My faith in the bird was born amid their southward migration through Denver, Colorado, in September 2015. I’d gone looking for nighthawks in a place where and at a time when I thought it likely I might see one. Common Nighthawks are (mostly) crepuscular; they hunt for flying insects through dawn and dusk. Walking around central Denver’s Cheesman Park after sunset, eyes aimed upward, I found only brown bats. I sat a while, awaiting night, and watched these other things with wings. Then, I left.

In truth, I just readied to leave. I sat in my car and, though it was a Sunday and though it was evening, I compulsively checked my email. A (lengthy) message from my department chair at the University of Denver greeted me. Compulsively, I read it, though I believe one should neither mix time off with work nor birds with the same. Dusk gave way to night.
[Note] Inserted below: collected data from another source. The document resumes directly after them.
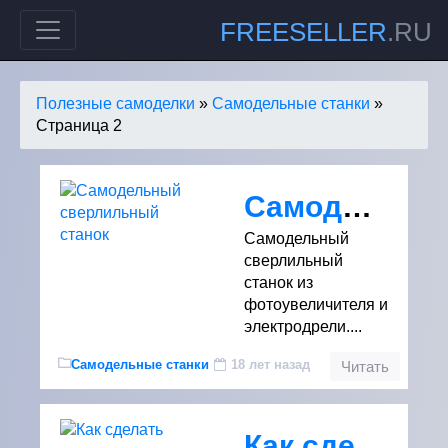
FREESELLER
.RU
Полезные самоделки
»
Самодельные станки
»
Страница 2
Самодельный сверлильный станок
Самодельный
сверлильный
станок из
фотоувеличителя и
электродрели....
Самодельные станки
18 лет назад
Читать
Как сделать тиски своими руками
The bats gave way to a still park.

At the end of the email, nighthawks. 

A trio, emerging from the nearby neighborhood, furiously pursued insects under the park’s streetlights. I left my car and followed them. Nighthawks, like swallows, feed on the wing, catching insects as they fly. They are strong, agile fliers. I have seen them cut upward, leaning backward as they do, in pursuit of prey. They make micro-adjustments that give them a “tipsy” appearance, as Pete Dunne puts it in his Field Guide Companion. To me, they appear confident in the air. Untouchable, even. Nighthawks always seem to be beyond their human-observer, even when approaching them—a twist of angles always cutting away. Unlike songbirds, which rarely fly directly at people, this trio chased their prey wherever it went, even if it meant flying directly at me. 

An arm’s length away, a nighthawk.  

Photo credit: "Nighthawk at Dusk (Centennial, Colorado)" by Jared Del Rosso
Nighthawk at Dusk (Jared Del Rosso)

One can only seek a trajectory that may someday cross the trajectory of a nighthawk. I spent this past summer seeking just that. I let my dogs lead me. I indulged every detour and delay. We turned home when they wanted to. We inspected dead ends. We doubled back on trails. We lingered when the dogs wanted to linger. We sat together in fields and on curbs. I suppressed my better judgement of where and when the birds would appear. By maintaining the appearance of not seeking nighthawks, I hoped I could fool serendipity into delivering them.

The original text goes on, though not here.